◆ What you have to do: After finding the line with "Elige el idioma que usa tu equipo o partes" in the data below, set down exactly each line through the one with "event: lead_submitted", inclusive, and stop there.

◆ Data for review:
= = = = = = =
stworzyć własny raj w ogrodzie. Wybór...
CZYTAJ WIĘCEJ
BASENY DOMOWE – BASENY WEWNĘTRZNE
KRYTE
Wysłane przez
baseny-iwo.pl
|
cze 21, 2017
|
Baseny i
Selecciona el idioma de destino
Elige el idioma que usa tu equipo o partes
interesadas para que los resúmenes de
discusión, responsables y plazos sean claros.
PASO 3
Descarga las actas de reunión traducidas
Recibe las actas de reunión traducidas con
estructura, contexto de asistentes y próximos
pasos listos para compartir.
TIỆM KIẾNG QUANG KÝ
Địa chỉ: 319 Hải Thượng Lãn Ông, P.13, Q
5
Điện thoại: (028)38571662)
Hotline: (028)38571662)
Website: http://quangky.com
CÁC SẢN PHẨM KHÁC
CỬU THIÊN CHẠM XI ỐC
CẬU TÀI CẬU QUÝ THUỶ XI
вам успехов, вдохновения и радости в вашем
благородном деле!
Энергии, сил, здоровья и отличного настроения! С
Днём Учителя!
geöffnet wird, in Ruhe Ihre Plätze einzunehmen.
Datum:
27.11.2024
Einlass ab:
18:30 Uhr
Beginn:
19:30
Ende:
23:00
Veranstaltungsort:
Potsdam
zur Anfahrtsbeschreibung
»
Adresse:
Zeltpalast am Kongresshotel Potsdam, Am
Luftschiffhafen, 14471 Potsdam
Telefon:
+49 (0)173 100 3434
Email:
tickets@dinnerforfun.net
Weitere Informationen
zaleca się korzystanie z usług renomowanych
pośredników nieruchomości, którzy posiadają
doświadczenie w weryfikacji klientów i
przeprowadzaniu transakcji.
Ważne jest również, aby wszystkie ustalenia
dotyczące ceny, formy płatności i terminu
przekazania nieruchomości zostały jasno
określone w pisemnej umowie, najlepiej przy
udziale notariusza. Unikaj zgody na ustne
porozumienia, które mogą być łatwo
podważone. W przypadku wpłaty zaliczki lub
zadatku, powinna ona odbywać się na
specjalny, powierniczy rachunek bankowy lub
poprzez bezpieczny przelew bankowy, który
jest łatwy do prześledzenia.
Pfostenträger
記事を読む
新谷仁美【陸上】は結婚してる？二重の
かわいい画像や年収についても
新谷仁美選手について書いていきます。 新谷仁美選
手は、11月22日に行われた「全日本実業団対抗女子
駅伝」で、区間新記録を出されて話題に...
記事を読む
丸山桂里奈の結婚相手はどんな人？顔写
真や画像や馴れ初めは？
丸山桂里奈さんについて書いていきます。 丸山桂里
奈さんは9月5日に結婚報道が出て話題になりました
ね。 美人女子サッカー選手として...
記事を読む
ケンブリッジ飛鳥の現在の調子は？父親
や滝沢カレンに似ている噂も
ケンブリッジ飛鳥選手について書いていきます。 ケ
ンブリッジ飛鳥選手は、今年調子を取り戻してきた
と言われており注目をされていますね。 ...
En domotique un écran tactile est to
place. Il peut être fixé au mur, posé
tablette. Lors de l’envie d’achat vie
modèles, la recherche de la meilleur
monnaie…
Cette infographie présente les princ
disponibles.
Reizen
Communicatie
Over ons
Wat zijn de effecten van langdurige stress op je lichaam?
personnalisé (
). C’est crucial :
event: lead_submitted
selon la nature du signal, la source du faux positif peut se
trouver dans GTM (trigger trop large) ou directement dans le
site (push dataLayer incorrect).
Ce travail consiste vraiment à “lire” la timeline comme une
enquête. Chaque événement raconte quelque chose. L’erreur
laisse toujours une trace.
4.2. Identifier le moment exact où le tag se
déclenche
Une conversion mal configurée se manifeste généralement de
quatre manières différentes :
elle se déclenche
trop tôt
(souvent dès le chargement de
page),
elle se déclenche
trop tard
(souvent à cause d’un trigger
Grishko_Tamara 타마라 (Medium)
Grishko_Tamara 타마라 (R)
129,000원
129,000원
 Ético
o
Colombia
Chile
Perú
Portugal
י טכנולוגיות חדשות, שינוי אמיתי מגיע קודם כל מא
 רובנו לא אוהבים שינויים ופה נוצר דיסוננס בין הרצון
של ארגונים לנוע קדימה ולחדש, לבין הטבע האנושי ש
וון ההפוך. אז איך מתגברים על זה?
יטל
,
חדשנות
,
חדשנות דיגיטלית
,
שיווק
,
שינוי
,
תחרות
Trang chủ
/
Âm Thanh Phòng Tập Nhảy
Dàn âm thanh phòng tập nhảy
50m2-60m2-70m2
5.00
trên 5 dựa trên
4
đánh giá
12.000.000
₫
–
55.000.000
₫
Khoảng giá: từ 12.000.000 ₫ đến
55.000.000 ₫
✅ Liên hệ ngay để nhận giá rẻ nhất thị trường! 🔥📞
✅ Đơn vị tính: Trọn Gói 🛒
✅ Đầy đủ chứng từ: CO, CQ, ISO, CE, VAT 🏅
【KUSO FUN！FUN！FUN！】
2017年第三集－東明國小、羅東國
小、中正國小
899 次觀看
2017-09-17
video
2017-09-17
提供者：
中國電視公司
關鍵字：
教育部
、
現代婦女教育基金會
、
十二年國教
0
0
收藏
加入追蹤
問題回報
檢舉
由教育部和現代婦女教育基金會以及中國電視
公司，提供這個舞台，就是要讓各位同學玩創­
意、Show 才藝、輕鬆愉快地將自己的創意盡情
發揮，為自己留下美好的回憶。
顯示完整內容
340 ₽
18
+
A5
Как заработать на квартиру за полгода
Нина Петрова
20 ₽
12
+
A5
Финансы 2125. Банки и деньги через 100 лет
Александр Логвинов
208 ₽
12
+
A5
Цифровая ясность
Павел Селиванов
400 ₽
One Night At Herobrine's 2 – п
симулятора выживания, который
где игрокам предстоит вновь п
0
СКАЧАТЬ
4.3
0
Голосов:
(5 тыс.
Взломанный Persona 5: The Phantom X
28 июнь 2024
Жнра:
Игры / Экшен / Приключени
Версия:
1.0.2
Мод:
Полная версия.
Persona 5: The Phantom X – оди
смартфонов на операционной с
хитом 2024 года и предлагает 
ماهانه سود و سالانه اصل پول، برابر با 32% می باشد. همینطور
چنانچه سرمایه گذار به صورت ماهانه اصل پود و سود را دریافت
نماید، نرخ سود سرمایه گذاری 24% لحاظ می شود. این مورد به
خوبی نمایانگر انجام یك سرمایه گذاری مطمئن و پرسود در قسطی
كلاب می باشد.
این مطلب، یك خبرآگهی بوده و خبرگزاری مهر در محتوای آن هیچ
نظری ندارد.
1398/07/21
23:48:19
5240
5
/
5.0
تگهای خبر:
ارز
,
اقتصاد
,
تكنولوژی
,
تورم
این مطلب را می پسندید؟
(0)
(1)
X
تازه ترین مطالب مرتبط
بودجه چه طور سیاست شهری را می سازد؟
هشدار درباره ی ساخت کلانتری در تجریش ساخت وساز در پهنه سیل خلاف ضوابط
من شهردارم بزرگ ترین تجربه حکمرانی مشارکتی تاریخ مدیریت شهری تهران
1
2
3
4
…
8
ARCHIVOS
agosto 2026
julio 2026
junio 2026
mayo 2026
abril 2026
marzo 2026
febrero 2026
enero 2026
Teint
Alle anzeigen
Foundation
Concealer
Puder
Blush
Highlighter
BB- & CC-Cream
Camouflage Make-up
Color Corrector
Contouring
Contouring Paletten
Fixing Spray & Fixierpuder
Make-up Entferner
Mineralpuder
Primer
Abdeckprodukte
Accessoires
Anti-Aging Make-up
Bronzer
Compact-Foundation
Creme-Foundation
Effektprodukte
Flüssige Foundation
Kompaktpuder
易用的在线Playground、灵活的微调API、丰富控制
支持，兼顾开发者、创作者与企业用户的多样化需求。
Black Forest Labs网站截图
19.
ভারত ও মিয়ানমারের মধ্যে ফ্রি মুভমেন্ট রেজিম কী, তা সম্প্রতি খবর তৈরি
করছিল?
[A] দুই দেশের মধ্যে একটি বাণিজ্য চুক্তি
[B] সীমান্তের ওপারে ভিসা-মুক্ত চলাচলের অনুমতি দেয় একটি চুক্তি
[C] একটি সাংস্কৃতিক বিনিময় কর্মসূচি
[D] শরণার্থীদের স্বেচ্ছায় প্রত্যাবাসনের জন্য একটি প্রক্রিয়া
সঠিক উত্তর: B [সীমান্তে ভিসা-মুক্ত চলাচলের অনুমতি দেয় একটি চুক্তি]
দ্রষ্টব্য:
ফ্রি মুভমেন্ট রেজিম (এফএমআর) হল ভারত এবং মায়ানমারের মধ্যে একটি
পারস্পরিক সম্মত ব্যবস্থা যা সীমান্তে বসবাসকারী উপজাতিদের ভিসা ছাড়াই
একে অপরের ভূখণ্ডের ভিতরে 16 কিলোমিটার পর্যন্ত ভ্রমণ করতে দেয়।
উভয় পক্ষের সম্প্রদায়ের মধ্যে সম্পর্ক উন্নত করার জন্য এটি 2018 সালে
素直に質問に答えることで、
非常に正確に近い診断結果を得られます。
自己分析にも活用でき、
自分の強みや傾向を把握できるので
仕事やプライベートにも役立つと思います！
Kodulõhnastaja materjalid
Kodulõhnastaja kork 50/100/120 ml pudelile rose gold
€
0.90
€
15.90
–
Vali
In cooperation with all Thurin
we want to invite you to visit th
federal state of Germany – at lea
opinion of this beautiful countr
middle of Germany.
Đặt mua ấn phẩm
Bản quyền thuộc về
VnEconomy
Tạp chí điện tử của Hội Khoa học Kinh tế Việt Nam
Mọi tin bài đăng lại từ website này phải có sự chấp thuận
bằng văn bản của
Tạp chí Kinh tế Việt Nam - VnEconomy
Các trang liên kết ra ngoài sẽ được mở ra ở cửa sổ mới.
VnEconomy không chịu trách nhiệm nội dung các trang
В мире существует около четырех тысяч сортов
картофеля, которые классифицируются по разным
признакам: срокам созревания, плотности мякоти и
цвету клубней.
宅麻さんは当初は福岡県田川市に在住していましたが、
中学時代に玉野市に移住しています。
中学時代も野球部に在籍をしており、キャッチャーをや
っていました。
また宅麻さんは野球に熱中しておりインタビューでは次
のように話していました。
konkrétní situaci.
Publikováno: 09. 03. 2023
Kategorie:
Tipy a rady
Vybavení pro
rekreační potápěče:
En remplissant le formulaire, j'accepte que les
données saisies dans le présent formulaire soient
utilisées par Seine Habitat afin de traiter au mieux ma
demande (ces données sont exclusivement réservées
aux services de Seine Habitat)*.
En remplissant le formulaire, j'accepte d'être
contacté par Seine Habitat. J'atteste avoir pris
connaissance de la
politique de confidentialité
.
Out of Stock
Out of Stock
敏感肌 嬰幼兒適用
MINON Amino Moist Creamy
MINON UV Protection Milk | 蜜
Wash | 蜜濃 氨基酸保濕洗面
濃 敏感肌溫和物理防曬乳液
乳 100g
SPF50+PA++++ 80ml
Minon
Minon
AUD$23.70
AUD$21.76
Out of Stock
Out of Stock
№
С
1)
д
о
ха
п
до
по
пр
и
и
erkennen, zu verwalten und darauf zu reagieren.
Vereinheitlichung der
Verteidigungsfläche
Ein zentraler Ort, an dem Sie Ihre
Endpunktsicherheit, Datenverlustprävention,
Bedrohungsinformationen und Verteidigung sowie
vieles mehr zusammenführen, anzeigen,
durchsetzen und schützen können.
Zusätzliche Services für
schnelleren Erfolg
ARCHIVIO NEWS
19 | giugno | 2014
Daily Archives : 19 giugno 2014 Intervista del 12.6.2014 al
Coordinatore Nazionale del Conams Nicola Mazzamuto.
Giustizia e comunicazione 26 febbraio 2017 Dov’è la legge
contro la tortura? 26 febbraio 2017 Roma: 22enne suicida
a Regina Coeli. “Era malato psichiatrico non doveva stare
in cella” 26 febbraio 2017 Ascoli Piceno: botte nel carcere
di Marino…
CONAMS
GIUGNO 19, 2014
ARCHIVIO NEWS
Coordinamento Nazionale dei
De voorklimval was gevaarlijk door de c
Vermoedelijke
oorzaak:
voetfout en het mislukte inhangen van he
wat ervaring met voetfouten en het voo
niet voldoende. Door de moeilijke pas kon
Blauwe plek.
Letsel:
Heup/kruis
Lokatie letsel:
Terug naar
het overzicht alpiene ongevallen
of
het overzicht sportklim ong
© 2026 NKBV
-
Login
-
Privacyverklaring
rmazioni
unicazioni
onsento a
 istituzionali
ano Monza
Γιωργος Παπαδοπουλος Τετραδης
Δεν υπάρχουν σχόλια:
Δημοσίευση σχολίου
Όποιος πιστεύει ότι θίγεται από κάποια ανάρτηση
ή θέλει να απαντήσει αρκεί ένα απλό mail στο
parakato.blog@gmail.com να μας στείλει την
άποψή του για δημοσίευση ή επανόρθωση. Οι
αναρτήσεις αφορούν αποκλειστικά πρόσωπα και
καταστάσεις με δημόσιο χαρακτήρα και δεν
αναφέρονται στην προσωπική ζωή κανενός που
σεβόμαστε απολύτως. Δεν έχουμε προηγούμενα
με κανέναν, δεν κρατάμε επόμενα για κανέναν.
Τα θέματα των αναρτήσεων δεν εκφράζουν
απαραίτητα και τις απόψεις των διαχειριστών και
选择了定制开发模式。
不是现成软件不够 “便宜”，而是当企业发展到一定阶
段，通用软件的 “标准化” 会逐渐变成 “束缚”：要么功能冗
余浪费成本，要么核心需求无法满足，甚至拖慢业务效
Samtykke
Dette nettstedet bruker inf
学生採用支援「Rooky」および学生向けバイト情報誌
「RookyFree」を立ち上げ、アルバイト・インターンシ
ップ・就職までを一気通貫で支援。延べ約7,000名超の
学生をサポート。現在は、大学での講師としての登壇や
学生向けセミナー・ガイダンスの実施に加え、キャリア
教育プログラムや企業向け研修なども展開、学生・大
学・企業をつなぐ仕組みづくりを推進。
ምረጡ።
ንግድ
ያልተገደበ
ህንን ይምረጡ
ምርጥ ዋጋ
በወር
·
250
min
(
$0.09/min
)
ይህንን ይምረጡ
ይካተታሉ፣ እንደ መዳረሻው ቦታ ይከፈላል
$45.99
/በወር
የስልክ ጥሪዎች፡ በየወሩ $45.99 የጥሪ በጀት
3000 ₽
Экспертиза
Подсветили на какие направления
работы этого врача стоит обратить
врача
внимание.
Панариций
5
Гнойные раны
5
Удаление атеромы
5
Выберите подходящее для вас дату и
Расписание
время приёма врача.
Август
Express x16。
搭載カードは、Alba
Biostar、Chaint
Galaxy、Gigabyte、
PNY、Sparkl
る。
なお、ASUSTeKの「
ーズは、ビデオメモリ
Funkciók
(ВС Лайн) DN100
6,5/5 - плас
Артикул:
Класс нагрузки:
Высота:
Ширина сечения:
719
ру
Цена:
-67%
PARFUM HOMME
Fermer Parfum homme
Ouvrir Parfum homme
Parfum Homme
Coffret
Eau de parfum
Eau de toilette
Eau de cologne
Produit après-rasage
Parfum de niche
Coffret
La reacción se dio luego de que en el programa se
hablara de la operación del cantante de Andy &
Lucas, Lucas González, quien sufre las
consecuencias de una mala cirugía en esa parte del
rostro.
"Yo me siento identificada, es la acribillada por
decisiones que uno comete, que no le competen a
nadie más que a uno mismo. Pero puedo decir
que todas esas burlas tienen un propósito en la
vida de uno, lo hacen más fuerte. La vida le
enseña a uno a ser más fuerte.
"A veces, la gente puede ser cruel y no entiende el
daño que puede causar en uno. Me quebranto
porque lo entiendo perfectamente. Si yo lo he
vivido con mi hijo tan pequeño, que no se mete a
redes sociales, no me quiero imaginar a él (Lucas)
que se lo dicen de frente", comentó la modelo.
= = = = = = =
◆ Reply:
Elige el idioma que usa tu equipo o partes
interesadas para que los resúmenes de
discusión, responsables y plazos sean claros.
PASO 3
Descarga las actas de reunión traducidas
Recibe las actas de reunión traducidas con
estructura, contexto de asistentes y próximos
pasos listos para compartir.
TIỆM KIẾNG QUANG KÝ
Địa chỉ: 319 Hải Thượng Lãn Ông, P.13, Q
5
Điện thoại: (028)38571662)
Hotline: (028)38571662)
Website: http://quangky.com
CÁC SẢN PHẨM KHÁC
CỬU THIÊN CHẠM XI ỐC
CẬU TÀI CẬU QUÝ THUỶ XI
вам успехов, вдохновения и радости в вашем
благородном деле!
Энергии, сил, здоровья и отличного настроения! С
Днём Учителя!
geöffnet wird, in Ruhe Ihre Plätze einzunehmen.
Datum:
27.11.2024
Einlass ab:
18:30 Uhr
Beginn:
19:30
Ende:
23:00
Veranstaltungsort:
Potsdam
zur Anfahrtsbeschreibung
»
Adresse:
Zeltpalast am Kongresshotel Potsdam, Am
Luftschiffhafen, 14471 Potsdam
Telefon:
+49 (0)173 100 3434
Email:
tickets@dinnerforfun.net
Weitere Informationen
zaleca się korzystanie z usług renomowanych
pośredników nieruchomości, którzy posiadają
doświadczenie w weryfikacji klientów i
przeprowadzaniu transakcji.
Ważne jest również, aby wszystkie ustalenia
dotyczące ceny, formy płatności i terminu
przekazania nieruchomości zostały jasno
określone w pisemnej umowie, najlepiej przy
udziale notariusza. Unikaj zgody na ustne
porozumienia, które mogą być łatwo
podważone. W przypadku wpłaty zaliczki lub
zadatku, powinna ona odbywać się na
specjalny, powierniczy rachunek bankowy lub
poprzez bezpieczny przelew bankowy, który
jest łatwy do prześledzenia.
Pfostenträger
記事を読む
新谷仁美【陸上】は結婚してる？二重の
かわいい画像や年収についても
新谷仁美選手について書いていきます。 新谷仁美選
手は、11月22日に行われた「全日本実業団対抗女子
駅伝」で、区間新記録を出されて話題に...
記事を読む
丸山桂里奈の結婚相手はどんな人？顔写
真や画像や馴れ初めは？
丸山桂里奈さんについて書いていきます。 丸山桂里
奈さんは9月5日に結婚報道が出て話題になりました
ね。 美人女子サッカー選手として...
記事を読む
ケンブリッジ飛鳥の現在の調子は？父親
や滝沢カレンに似ている噂も
ケンブリッジ飛鳥選手について書いていきます。 ケ
ンブリッジ飛鳥選手は、今年調子を取り戻してきた
と言われており注目をされていますね。 ...
En domotique un écran tactile est to
place. Il peut être fixé au mur, posé
tablette. Lors de l’envie d’achat vie
modèles, la recherche de la meilleur
monnaie…
Cette infographie présente les princ
disponibles.
Reizen
Communicatie
Over ons
Wat zijn de effecten van langdurige stress op je lichaam?
personnalisé (
). C’est crucial :
event: lead_submitted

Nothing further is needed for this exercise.